Dean John Wright, executive director of the Anglican Foundation (left), is overseeing the organization’s 50th anniversary.
It was the early days of the Anglican Foundation and its first donor, P.H.B. Dawson of Victoria, was peeved.
He had been reading the Canadian Churchman (predecessor to the Anglican Journal) and saw the foundation’s austere three-inch-square advertisements with no pictures or graphics that asked such questions as “Are YOU a member of the Anglican Foundation?”
So, in a 1959 letter to the board, he urged that “a Firm of Professional Advertisers” be hired to “put our project over to the Church Public,” adding that he was “still quite dissatisfied with the tone” of the foundation’s advertising and noting that livelier ads could publicize the foundation as effectively as Burdock Blood Bitters and Carter’s Liver Pills – staple advertisers in early editions of the Churchman.
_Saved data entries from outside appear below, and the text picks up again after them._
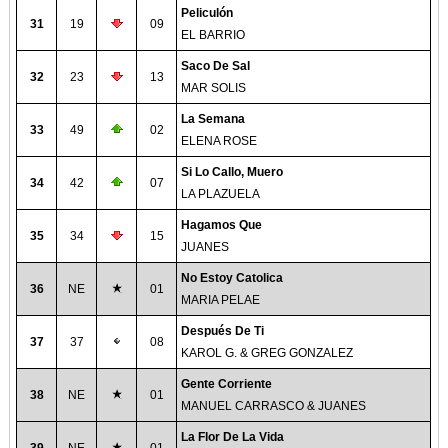
Peliculón
31
19
09
EL BARRIO
Saco De Sal
32
23
13
MAR SOLIS
La Semana
33
49
02
ELENA ROSE
Si Lo Callo, Muero
34
42
07
LA PLAZUELA
Hagamos Que
35
34
15
JUANES
No Estoy Catolica
36
NE
01
MARIA PELAE
Después De Ti
37
37
08
KAROL G. & GREG GONZALEZ
Gente Corriente
38
NE
01
MANUEL CARRASCO & JUANES
La Flor De La Vida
Although Mr. Dawson (whose initial contribution was a generous $12,500) was informed that hiring an ad agency would be “impractical and costly,” according to the minutes of a 1960 board meeting, the word did get out.
This year, the Anglican Foundation celebrates its 50th anniversary with $14.1 million in assets, compared to $251,000 at the end of 1957 (which included a huge early donation of $200,000 from Rev. John Coombs of Toronto). In that half-century, it has disbursed $23.7 million to hundreds of Canadian Anglican parishes for programs and the repair and renovation of church buildings. It also provides bursaries for theological students, grants for religious arts such as drama and music and initiatives that fall outside the usual budget items, such as Internet broadcasts to the church from Archbishop Andrew Hutchison, the now-retired primate, or national archbishop.
Within the past year, the foundation established the Council of the North Trust, an endowment fund to aid the far-flung, less prosperous dioceses of Canada’s north.
The foundation’s logo has been updated to represent a stylized tree, noted executive director Dean John Wright in an interview. It refers to Jesus’ words, “I am the vine, you are the branches.” The organization also has a new motto, “Bringing Anglicans Together,” and an updated Web site, www.anglicanfoundation.org.
At the foundation’s annual meeting on May 25, a special anthem was sung at Ottawa’s Christ Church Cathedral in honour of the anniversary. Composed by Matthew Larkin, director of music at the cathedral, it is entitled Nisi Dominus, said Dean Wright.
Over the years, the foundation has fulfilled the vision of its founders, who included then-primate Archbishop Walter Barfoot; the archbishop of Quebec, Philip Carrington, and well-known attorney Reginald Soward. It was Mr. Soward’s visit to a world-wide gathering of Anglicans, the Anglican Congress, in Minneapolis in 1954 that spurred him to propose the creation of the foundation. “Like many other Canadian Anglicans, I had a very small and poor view of the Anglican Church of Canada. I knew very little of the diocese outside Toronto and did not feel any great duty to them,” Mr. Soward said at the time. The foundation has developed into a vehicle for donations and bequests that directly benefit the entire Canadian church and is operated separately from General Synod (the church’s national office) or any diocese.
“It has always been independent of the church, with a strong link being the primate, who is the chair,” said Dean Wright. Diocesan bishops have occasionally made unwise financial decisions, he said, but foundation grants and loans are considered and approved by a board of directors that stands apart from any political issues that might be roiling dioceses or the national office.
The foundation’s plans have not always been uncontroversial. Shortly after its establishment, the then-bishop of Moosonee, Cuthbert Cooper Robinson, urged that all the money raised be used immediately, in the form of loans to parishes, but the directors decided to create a capital fund and invest half the donations.
The foundation also sells memberships. An annual individual membership was set at a price of $50 in 1957 and it is $50 today. There are currently 585 members who are individual donors and 535 members that are parishes, dioceses or other organizations. Every parish in the three Newfoundland dioceses is a member.
The board is examining in this anniversary year how to attract major gifts. Dean Wright said, “We are working on putting our toe in the water for an initiative to build up our membership and our financial base.” The board is setting up a task force, led by Canon Ebert Hobbs, a retired Toronto priest; the group plans to survey Anglicans about the foundation and judge the potential for major gifts and membership development. “Some people feel we could raise a considerable sum of money,” observed Dean Wright.